Task prompt: After finding the line containing "nquestionable Link" below, please output that line and each following one through the line containing "What is Water Scarcity?", exactly as written.
——
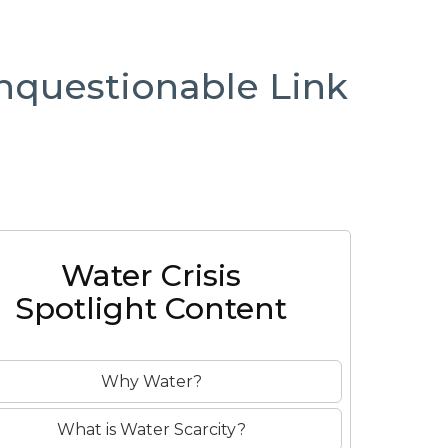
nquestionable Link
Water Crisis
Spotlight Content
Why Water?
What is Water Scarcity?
——
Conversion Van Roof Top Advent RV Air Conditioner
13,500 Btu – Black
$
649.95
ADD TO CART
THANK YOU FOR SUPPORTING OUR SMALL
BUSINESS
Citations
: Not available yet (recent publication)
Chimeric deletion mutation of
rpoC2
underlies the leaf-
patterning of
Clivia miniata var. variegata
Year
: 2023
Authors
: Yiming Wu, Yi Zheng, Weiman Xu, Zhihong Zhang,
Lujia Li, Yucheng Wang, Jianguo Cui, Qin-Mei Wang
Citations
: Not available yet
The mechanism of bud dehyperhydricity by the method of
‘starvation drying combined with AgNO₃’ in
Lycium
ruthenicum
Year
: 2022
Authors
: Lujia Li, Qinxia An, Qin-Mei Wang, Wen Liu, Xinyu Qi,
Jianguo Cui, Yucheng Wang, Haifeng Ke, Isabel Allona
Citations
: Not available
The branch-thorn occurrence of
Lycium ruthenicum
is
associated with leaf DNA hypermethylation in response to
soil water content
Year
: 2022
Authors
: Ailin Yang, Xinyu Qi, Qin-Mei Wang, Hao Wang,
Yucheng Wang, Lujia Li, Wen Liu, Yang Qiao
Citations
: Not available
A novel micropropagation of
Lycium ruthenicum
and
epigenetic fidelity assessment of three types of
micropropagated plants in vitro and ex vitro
——
Result:
nquestionable Link
Water Crisis
Spotlight Content
Why Water?
What is Water Scarcity?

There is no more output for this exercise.